SUPPLIED DATA: Begin

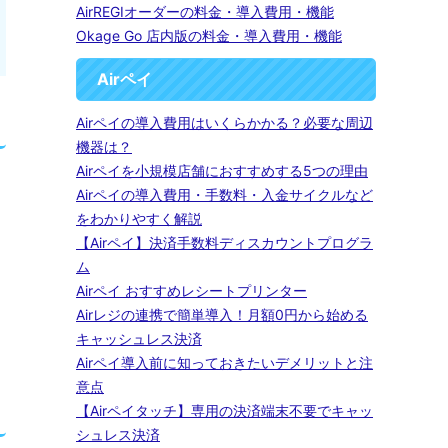
AirREGIオーダーの料金・導入費用・機能
Okage Go 店内版の料金・導入費用・機能
Airペイ
Airペイの導入費用はいくらかかる？必要な周辺
機器は？
Airペイを小規模店舗におすすめする5つの理由
Airペイの導入費用・手数料・入金サイクルなど
をわかりやすく解説
【Airペイ】決済手数料ディスカウントプログラ
ム
Airペイ おすすめレシートプリンター
Airレジの連携で簡単導入！月額0円から始める
キャッシュレス決済
Airペイ導入前に知っておきたいデメリットと注
意点
【Airペイタッチ】専用の決済端末不要でキャッ
シュレス決済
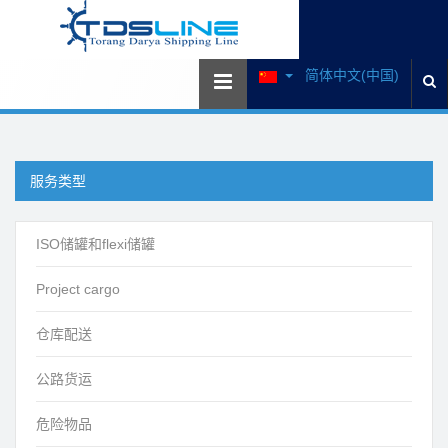
简体中文(中国)
服务类型
ISO储罐和flexi储罐
Project cargo
仓库配送
公路货运
危险物品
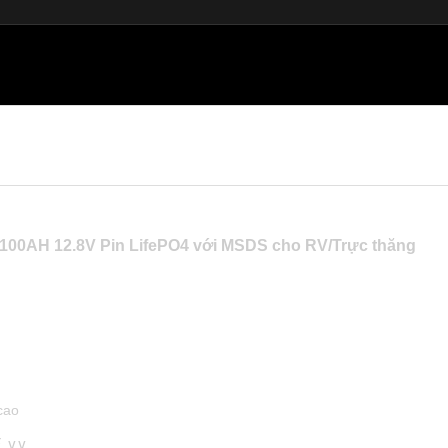
o 100AH 12.8V Pin LifePO4 với MSDS cho RV/Trực thăng
cao
v.v.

SUPPLIED DATA: End

_TASK TO CARRY OUT_
What is needed is an exact output of the records above, with every picture left out.

_FINAL ANSWER_
AirREGIオーダーの料金・導入費用・機能
Okage Go 店内版の料金・導入費用・機能
Airペイ
Airペイの導入費用はいくらかかる？必要な周辺
機器は？
Airペイを小規模店舗におすすめする5つの理由
Airペイの導入費用・手数料・入金サイクルなど
をわかりやすく解説
【Airペイ】決済手数料ディスカウントプログラ
ム
Airペイ おすすめレシートプリンター
Airレジの連携で簡単導入！月額0円から始める
キャッシュレス決済
Airペイ導入前に知っておきたいデメリットと注
意点
【Airペイタッチ】専用の決済端末不要でキャッ
シュレス決済
简体中文(中国)
服务类型
ISO储罐和flexi储罐
Project cargo
仓库配送
公路货运
危险物品
o 100AH 12.8V Pin LifePO4 với MSDS cho RV/Trực thăng
cao
v.v.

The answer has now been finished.